Le gouvernement Togolais se lance dans une ambitieuse démarche de prospective. Concevoir la vision du pays à l’horizon 2030, où les autorités pensent que le Togo sera un pays émergent. Effet de mode ou réelle ambition de politique publique et économique?
C’est devenu un effet de mode en Afrique. Presque chaque pays (surtout les francophones) se voit émergent à moyen terme. Même si la chose parait légitime, il y a lieu de voir dans quelle mesure les conditions économiques, politiques et sociales en place dans ces pays pourraient créer les conditions d’une émergence, considérée comme une phase irréversible du développement.
Au Togo, le timing de l’opération, la communication organisée autour, les acteurs et les moyens techniques mis en œuvre par l’exécutif ne semblent pas fournir tous les gages d’une approche de planification crédible. A la veille de la présidentielle de 2015, cela ressemble plutôt à une propagande, destinée à galvaniser les troupes, dessiner le cadre d’un programme politique qui permettrait de mieux bazarder l’offre de l’UNIR aux Togolais.
Il y a plusieurs chantiers sur lesquels le gouvernement Ahoomey-Zunu faute gravement et qui ne permettent pas d’entrevoir avec le système en place, un processus de développement et de croissance économique soutenu sur les 15 prochaines années.
Le premier chantier est celui de la décentralisation et du développement local.
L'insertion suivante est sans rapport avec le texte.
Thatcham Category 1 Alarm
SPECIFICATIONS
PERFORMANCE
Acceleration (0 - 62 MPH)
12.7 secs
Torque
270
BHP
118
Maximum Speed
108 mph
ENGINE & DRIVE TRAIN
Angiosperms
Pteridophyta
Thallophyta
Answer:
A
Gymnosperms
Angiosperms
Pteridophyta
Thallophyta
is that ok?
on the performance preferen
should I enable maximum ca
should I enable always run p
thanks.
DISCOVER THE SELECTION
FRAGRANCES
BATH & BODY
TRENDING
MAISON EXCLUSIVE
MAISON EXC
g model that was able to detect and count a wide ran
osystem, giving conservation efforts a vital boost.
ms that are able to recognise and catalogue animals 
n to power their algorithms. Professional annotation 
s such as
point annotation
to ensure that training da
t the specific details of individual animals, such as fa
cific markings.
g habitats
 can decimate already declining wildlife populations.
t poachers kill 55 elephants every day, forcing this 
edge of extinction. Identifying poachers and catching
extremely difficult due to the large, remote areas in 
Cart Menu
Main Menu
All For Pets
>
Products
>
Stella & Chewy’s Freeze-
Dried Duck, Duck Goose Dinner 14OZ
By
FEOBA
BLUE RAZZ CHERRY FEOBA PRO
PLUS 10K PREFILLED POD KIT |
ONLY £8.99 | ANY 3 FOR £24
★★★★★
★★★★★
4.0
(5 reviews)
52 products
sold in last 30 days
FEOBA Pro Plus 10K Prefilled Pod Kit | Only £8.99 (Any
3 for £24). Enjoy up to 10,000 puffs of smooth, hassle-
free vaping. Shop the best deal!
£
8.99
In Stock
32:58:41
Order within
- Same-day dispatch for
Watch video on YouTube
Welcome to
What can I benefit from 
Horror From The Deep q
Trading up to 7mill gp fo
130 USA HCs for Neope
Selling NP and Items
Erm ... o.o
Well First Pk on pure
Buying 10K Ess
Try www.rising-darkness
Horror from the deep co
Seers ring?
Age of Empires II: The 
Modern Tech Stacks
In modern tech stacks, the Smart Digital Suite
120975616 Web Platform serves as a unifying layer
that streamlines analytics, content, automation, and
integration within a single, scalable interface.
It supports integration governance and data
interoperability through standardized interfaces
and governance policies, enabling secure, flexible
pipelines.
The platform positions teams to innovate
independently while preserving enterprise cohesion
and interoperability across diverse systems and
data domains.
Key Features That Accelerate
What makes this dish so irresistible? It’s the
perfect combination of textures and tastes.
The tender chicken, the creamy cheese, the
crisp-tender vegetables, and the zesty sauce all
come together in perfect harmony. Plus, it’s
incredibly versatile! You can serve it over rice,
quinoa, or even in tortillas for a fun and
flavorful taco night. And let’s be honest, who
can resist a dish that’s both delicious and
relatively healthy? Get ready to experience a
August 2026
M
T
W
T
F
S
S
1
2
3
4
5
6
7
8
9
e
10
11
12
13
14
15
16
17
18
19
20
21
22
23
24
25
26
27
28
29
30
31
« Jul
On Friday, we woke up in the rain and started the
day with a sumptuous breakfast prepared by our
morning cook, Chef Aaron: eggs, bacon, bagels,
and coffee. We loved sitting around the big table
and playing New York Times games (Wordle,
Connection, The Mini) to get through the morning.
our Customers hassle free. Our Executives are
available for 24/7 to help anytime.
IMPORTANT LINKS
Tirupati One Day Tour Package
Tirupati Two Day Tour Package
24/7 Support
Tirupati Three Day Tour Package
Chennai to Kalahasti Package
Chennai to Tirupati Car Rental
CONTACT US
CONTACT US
La politisation à outrance de ce processus lui a ôté toute crédibilité. Les pouvoirs restent entièrement centralisés à Lomé avec un système de décision assez opaque qui ne libère pas les énergies en termes de créativité et d’initiative entrepreneuriales.
Le deuxième chantier en panne concerne l’industrialisation qui reste engluée dans les rêveries de la ‘’zone franche’’ mise en place par le général Eyadèma et son équipe au début des années 90.
Le troisième se rapporte à la gestion hasardeuse des forces de la diaspora. Toutes les initiatives jusqu’ici pour intéresser nos compatriotes de l’étranger au développement du pays sont mal ficelées. La grande majorité de la diaspora n’a aucune confiance aux dirigeants et ces derniers ne font rien pour les rassurer.
On peut énumérer beaucoup d’autres domaines où la gouvernance dans ses méthodes et ses outils ne permet pas d’espérer un rapide changement sur une base durable. Le nœud du problème reste politique. Il s’agit d’inscrire définitivement le Togo sur la voie d’une démocratie axée sur des institutions solides et viables. Or, les prochaines élections à elles seules constituent une source de menaces réelles sur le pays. Il est dès lors impérieux, avant d’entamer cette démarche prospective de veiller aux conditions de base, renforcer la confiance dans le pays et édifier des institutions qui transcendent les hommes et le temps.